My husband found a different chiropractor that would come into the office on a Saturday evening luckily, and I shuffled sideways to the car. The chiropractor was so patient and understanding of my reluctance to move, my crying, my mini break down, my fear. He took the time to figure out what was wrong and how to help me, but wouldn't proceed until I was ready. He managed to pop the hip back into place but let me know that I would still be in pain and couldn't really do anything for the next little while. He showed me how to sit down, sit up, lay down, move without too much pain. He also told me it will hurt to do normal things like brush my teeth, laugh, and even breathe sometimes.

It still hurts a lot, and I have to be careful but knowing how to take care of myself correctly, and mostly knowing that this too will pass helps. I know in a little while that I'll be able to cook, do the laundry, and more importantly, pick up my children when they want to be held. I'll be able to hug my husband without worrying about pain, and I'll remember to lift correctly.

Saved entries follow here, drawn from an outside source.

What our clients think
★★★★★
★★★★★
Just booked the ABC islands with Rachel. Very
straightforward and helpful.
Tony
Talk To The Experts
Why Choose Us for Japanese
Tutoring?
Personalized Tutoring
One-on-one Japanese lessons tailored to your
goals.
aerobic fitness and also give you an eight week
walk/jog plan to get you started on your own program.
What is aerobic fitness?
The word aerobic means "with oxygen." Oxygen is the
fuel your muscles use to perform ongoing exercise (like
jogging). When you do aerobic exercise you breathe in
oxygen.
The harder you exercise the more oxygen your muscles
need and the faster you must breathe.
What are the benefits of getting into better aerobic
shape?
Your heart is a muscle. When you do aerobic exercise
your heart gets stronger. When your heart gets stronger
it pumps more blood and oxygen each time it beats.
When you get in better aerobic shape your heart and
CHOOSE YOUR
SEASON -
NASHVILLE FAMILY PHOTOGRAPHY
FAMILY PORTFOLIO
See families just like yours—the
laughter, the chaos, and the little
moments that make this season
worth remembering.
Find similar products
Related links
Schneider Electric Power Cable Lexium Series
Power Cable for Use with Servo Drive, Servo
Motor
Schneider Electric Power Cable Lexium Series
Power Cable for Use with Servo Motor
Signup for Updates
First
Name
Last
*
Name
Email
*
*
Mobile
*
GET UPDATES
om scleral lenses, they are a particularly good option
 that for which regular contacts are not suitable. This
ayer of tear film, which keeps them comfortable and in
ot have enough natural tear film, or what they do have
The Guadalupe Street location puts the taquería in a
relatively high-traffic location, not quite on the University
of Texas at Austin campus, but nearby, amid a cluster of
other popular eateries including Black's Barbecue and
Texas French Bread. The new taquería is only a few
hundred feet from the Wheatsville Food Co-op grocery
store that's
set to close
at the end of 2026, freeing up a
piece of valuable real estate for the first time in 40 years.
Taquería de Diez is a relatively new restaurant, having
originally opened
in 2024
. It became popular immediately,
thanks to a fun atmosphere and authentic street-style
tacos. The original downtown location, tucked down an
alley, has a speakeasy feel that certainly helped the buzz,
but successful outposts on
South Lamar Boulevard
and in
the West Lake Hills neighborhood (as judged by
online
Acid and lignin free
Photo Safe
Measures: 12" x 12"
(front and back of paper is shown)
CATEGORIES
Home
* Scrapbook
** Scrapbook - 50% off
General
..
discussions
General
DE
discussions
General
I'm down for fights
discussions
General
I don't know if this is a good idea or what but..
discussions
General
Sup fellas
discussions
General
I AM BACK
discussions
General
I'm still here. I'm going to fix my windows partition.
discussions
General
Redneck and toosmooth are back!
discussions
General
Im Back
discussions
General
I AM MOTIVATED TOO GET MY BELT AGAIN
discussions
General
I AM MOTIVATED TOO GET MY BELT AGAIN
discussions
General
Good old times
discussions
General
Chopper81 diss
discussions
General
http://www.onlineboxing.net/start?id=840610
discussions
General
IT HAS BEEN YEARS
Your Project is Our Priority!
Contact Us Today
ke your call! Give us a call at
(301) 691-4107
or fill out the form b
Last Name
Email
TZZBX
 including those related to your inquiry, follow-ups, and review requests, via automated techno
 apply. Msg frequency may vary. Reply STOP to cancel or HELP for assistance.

My point with this long story? Sometimes you have to push through pain that hurts like hell and just trust that someday it will get better. Find someone that can help you deal with your pain correctly and follow their advice. Let others take care of you when you need it so that you can take of them when you feel better. Don't let fear of the unknown and pain hold you back from getting to a better place. Give yourself time for your wounds to heal. Just breathe, breathe deeply. Mostly, be thankful for misfortune that skips you, and grateful for what you do have in your life.

Thursday, June 2, 2016

Wanted: A Little Humility

source unknown

Someone posted this picture in a mom's group on facebook. Many of the answers were the same: hatred, violence, evil, mean people, greed, pride. My first thought was war, probably inspired by watching Mockingjay recently. 

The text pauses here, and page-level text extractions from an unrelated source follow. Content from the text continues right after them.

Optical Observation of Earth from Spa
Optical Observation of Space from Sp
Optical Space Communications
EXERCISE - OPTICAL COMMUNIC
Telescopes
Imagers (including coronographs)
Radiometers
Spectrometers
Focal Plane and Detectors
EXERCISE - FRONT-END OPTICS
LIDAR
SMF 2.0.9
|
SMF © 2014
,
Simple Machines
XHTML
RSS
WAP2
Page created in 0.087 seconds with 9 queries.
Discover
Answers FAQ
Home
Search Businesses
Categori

There are so many bad things that happen every day- why? Because people have traveled down paths, little by little, that led them to do horrendous things. Nobody wakes up and decides to abuse, kill, or harm another person without first traveling a path that led them there. 

We all have bad thoughts occasionally, it's human nature. But each time we entertain the thought, it puts down a stone on that path. We can easily turn around and start a different path, but the more stones we put down, each bad thought we muse on, leads us farther down a path. The further you go, the harder it is to take another path. 

People think the strong people are the bullies, the vicious, the loud; but truly they are the weak ones hiding behind a facade. You see true strength in humility. Stories of forgiveness, turning the other cheek, reaching out to the enemy, and dealing with hard issues. 

It's easy to make a snide remark for the laughs, it's hard to not retaliate and walk away. It's easy to be with your friends, it's hard to reach out to others. It's easy to make an anonymous mean comment online, it's hard to let the mean comments go. It's easy to get road rage, it's hard to let the anger go. It's easy to yell at someone's mistake, it's hard to stay calm and work to fix the issue with love. 

A little humility goes a long way in having a peaceful life. When you realize that answering with love not anger helps solve the problem, that people are mean as a defense to their pain not as a personal attack, that everyone has their strengths and weakness, that their accomplishments do not take away from your hard work, that we need to let people make mistakes, that we need to let ourselves make mistakes. 

Humility isn't being a pushover, being weak, or having low self confidence. Humility is understanding your great individual worth without thinking you are better than others. Humility is understanding that people aren't perfect and overlooking the small things. Humility is having the strength to control your emotions and your actions, to act not react. Humility is appreciating your blessings and looking for the good in your life and in people. 

If more people acted with humility, there would be less anger, less fighting and wars, less abuse, less evil. People would be happier and have more peaceful lives. People would be more productive, really listening and trying to understand others. The world would be a better place.